A few weeks ago, during one of of the rare sunny, high-50s days we’ve had amidst major bouts of snow and cold this winter, my friend Dean and I put down our projects at a newer wall high in the Flatirons, Colorado, tucked up on the hillside above the green crease of Skunk Canyon. The climbs were two versions of the same route, which is one of the more bizarre climbs I’ve done.
For the full version, Hellbound, which I was trying, you start in a slot that’s too wide to boulder comfortably, clip three bolts, then join the “stand start” at the lip where both climbs round a crux bulge on thin crimps.
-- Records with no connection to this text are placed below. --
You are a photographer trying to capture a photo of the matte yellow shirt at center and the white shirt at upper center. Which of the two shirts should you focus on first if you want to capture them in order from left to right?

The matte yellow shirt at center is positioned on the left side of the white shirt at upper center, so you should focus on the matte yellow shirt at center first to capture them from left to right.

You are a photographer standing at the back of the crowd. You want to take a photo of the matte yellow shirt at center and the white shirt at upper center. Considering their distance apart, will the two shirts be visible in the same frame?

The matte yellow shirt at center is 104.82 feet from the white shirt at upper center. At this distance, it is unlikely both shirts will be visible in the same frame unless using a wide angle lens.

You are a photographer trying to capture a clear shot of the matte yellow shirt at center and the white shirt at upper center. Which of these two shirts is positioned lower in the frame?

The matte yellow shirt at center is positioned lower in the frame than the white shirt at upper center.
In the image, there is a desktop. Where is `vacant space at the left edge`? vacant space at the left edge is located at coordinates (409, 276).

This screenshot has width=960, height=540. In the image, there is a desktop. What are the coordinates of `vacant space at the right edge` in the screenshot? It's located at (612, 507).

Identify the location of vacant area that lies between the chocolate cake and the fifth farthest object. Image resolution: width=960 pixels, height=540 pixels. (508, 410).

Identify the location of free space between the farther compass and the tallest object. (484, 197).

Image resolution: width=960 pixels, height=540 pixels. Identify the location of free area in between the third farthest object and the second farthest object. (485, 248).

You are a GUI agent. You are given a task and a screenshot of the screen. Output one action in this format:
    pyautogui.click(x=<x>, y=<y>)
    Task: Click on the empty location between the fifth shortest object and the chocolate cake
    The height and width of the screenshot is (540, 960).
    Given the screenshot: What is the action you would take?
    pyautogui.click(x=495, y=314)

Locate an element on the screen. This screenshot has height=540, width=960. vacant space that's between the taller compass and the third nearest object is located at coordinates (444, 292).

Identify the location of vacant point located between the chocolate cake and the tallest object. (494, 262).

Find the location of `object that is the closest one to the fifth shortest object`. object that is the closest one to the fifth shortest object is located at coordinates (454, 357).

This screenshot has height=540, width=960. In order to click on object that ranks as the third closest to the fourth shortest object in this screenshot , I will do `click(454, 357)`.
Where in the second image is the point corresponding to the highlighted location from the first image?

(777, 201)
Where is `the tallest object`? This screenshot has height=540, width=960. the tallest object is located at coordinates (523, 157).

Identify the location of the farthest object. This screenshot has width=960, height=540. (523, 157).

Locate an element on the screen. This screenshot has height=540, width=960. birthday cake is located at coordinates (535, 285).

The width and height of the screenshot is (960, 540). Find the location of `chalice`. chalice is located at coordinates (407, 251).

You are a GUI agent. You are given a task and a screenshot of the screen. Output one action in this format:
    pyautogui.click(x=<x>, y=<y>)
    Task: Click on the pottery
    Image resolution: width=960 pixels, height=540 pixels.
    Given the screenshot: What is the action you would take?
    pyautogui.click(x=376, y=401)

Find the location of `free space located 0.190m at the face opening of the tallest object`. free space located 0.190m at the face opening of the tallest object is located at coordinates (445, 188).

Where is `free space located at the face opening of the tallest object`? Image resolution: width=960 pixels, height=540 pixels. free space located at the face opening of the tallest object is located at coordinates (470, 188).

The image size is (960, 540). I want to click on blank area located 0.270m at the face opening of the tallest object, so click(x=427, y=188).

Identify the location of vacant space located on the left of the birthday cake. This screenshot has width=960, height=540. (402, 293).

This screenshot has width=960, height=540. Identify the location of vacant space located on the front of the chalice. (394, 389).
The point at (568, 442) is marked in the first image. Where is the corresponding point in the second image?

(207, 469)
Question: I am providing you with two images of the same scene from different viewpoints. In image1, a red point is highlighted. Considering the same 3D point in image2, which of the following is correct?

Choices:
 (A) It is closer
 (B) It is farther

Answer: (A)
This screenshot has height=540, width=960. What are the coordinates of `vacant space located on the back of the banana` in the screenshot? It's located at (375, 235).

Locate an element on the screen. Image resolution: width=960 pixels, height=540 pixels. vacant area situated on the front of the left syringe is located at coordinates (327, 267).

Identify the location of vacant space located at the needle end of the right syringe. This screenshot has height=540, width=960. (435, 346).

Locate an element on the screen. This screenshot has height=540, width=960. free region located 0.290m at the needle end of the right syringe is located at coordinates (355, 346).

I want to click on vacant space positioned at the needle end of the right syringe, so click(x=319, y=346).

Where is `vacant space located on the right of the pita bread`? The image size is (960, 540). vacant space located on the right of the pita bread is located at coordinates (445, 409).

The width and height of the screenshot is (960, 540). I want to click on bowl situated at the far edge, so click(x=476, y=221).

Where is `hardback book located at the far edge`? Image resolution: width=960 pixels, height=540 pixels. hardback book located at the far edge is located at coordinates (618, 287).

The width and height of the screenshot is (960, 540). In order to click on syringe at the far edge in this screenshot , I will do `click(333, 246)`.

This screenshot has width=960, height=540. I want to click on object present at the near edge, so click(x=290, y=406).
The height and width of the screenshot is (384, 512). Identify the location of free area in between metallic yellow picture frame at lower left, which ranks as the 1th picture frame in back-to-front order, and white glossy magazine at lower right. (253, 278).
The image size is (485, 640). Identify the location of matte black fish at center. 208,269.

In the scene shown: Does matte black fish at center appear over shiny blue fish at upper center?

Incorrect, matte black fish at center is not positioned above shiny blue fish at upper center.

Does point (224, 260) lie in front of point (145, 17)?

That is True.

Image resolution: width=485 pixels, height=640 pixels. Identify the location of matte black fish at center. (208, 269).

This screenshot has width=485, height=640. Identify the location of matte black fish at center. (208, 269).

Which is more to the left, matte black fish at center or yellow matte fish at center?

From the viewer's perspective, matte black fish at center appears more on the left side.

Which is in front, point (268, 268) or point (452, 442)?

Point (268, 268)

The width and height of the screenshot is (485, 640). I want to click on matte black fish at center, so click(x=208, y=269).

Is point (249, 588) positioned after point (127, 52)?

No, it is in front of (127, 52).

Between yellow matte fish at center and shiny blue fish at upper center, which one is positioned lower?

If you come from the cave, you must put a lot of logistical energy (and straight-up energy) into making the crux clips, since you’re right above an ankle-breaker platform. If you do the stand start—Heaven and Hell, Dean’s project that day—you can start with a high bolt pre-clipped and sprint through the boulder problem.
The sunlight came in at a low, southerly angle, bathing the vibrant-green rock in golden light, flooding the gully with warmth before disappearing behind Green Mountain and plunging the wall into icy shadows. Dean topped out, clipping the chains on Heaven and Hell’s upper slab, as the sun-shadow meridian crept up the wall. It couldn’t have been a more perfect outing, and another round of shitty weather blew in just one day later to coat the Flatirons in snow and ice.
***
Now that Dean and I had two new climbs, we needed to rate them. We debated various grades for both routes on the steep hike out, jumping over boulders and logs, slipping on muddy switchbacks and scree-covered slabs. In the end we settled on 5.13c for Hellbound and 5.13a for Heaven and Hell, at least as starting points, as subjective guesses, which is all a grade ever can be—it’s just a feeling until a consensus emerges. Then, in the weeks that followed, Hellbound saw an onsight by the local strongman Vasya Vorotnikov as well as two rapid redpoints, one of them by Dean. We debated the grade some more, given that new beta had been found and how quickly the route was getting repeated: 5.13c? 5.13b? 5.13b/c?
“Dude, I hate slash grades,” Dean told me, on a return trip to the wall. “No 5.13b/c.”
“You hate slash grades?” I asked. “Really.”
“Yeah—too ambiguous.”
“How about just 5.13 then?”
“Sure, I can live with that.” And so it was that we updated Hellbound’s grade to 5.13—which encompasses 5.13b, 5.13b/c, and 5.13c—on Mountain Project. The grade seemed as good as anywhere to start, at least until there are a few more repeats. And it seemed to reflect the total possible range of difficulty, since the route could certainly either be hard 5.13b or soft 5.13c, especially since height (leg length) confers a certain advantage on which crimps you use, in which order, at the crux.